Friday, December 12, 2014
Monday, December 08, 2014
My First Taste Of Bitcoin
The bitcoin logo (Photo credit: Wikipedia) |
Sunday, December 07, 2014
Chinatown: My Favorite Part Of Manhattan
English: Chinatown, Manhattan, New York City 2009 on Pell Street, looking west towards Bayard and Mott. (Photo credit: Wikipedia) |
I like NYC, period. I will walk any block in the city. Because I like it so. And I don't differentiate among the boroughs, except for Staten Island, that I think is a legitimate part of New Jersey, or even Delaware.
But Brooklyn, Queens, Manhattan. These three are a cluster. The Bronx is a little off. It is not in my route. One day years ago I realized the borough I have walked the least is The Bronx. So I camped out at a college friend's place for a month and walked that borough out thoroughly, left to right, north to south, east to west. Walking is the only way to see a city. There is no other way. You have to see at a certain slowish pace. I realized The Bronx of the popular imagination is only the southern Bronx, right north of Manhattan. I got called upon around there for taking a picture. What do you think you are doing! Someone yelled. I don't know if I got scared, but I did get uncomfortable. Okay, maybe a little scared.
Manhattan, Brooklyn: I have walked everywhere. Queens is just so big. I have walked many parts of Queens. But walking everywhere in Queens is quite a task. I am on it. I have walked from Jackson Heights to Jamaica to Flushing and back to Jackson Heights many times. I call it a walking kind of marathon. It takes a good part of the day. At the end of it you are guaranteed a great night of sleep. You are so dog tired. Walking to Astoria, to Long Island City: no big deal. I once walked from Jackson Heights east all the way until I was in Nassau County. And then I walked back.

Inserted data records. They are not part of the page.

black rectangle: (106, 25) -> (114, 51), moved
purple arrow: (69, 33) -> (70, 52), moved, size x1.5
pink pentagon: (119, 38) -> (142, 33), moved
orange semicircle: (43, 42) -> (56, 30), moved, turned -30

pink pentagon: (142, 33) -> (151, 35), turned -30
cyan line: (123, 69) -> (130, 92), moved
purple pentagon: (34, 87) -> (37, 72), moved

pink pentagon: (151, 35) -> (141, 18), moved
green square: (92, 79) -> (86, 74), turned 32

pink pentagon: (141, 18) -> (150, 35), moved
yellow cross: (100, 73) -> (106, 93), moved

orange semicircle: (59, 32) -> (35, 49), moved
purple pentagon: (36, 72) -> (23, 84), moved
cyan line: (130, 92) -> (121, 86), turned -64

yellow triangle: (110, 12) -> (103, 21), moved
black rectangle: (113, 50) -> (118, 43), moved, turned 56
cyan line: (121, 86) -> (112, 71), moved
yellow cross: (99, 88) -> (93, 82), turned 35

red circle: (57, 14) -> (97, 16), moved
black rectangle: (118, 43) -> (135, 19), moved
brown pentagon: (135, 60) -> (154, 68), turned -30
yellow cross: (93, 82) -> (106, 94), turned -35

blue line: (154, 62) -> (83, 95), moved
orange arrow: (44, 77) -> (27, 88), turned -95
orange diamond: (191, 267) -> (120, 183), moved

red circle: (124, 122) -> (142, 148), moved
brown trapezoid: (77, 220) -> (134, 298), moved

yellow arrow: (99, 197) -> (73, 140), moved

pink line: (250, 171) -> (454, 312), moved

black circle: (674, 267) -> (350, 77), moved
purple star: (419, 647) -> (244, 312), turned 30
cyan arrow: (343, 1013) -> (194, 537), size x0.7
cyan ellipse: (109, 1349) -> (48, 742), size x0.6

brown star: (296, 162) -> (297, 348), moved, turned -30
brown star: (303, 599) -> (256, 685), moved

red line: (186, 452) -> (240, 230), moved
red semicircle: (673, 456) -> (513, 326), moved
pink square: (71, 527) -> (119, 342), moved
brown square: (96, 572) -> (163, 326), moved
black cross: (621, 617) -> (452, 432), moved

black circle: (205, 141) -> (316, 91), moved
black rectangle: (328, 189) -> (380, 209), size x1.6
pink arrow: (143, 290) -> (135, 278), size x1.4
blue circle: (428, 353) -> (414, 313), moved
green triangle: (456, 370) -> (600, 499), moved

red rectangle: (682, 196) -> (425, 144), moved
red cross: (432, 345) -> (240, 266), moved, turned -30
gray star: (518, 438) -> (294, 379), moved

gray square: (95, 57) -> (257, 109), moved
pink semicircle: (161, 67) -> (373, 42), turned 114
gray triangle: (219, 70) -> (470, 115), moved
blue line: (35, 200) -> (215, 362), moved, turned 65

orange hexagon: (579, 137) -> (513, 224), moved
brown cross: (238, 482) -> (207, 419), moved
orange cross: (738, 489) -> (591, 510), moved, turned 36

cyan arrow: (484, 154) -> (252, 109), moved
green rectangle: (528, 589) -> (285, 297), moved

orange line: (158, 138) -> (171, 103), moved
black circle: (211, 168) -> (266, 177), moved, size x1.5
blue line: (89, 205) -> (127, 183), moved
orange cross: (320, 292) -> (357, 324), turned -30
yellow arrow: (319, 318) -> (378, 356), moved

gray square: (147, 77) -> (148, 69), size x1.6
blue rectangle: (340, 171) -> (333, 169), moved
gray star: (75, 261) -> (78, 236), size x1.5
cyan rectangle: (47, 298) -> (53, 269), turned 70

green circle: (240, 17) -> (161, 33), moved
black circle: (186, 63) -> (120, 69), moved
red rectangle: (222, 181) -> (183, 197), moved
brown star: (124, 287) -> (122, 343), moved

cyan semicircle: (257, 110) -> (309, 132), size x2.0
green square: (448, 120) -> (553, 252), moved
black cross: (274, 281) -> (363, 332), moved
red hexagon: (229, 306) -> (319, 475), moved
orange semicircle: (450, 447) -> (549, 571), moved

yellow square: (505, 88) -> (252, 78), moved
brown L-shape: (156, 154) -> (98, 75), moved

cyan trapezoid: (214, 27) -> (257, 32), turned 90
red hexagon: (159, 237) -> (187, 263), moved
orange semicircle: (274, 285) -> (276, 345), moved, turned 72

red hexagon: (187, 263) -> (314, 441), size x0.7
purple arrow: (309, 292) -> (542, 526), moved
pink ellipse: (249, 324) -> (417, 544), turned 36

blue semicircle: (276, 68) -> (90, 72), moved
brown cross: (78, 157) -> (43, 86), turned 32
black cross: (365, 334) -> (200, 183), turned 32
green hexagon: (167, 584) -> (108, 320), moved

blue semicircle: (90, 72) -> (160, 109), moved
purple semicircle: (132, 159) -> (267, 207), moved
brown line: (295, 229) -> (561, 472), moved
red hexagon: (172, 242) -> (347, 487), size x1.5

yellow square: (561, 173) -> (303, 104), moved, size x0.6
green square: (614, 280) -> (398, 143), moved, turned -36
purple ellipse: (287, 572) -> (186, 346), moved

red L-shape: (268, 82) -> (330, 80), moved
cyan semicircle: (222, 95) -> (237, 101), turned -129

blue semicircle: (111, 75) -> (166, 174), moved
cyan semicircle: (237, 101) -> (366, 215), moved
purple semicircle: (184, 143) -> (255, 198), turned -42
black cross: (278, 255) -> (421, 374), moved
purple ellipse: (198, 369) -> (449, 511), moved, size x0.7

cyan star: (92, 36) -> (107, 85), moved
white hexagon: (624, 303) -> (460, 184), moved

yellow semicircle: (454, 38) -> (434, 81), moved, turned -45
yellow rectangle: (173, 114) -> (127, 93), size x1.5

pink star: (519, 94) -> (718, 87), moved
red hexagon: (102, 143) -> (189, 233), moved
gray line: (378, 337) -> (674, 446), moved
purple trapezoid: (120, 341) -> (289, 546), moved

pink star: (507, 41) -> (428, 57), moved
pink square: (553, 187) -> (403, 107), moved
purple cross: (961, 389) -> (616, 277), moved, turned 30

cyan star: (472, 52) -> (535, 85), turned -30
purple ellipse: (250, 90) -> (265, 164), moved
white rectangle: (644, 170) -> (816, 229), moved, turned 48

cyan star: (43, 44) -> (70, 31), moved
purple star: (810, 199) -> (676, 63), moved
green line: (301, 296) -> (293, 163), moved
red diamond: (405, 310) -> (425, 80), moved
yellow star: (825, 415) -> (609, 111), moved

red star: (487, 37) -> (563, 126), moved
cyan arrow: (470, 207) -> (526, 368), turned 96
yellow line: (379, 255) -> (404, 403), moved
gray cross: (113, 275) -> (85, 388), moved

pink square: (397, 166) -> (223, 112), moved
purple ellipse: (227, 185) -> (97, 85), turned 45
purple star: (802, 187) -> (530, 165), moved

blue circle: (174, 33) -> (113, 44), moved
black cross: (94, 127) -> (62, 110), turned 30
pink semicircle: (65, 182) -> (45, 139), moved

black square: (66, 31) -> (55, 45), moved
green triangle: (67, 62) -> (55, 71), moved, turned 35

Chinatown in Manhattan is awesome. The British colonized us, and then they left. Otherwise India and China were the richest countries on the planet for thousands of years. Europe was barbaric people land. India and China might again get their act together this century. And I mean that in a win win way. America does not have to lose, Europe does not have to lose, for India and China to win. If it were not for the strong Chinese economy the 2008 recession would have become a global depression. So there's that. And it is democracy like in America that will help India realize its true potential. For all those centuries India was feudal. There were kings, monarchs, emperors, some good, most not so good.
Chinatown in Manhattan is so different from every other part of Manhattan. And to think I grew right next to China in Nepal. But the British left and left a whole lot of them behind. I had a British education growing up, at a British school too. And so I grew up in the worldview where the only place China was next door was on the map. Otherwise China was nowhere to be seen. Britain and America felt closer than China. It was in the education.
Dumplings in Kathmandu are the staple snack. And so in Chinatown I am in dumplings town. It is a treat. I got 100 frozen dumplings last night, to go. It was a feast.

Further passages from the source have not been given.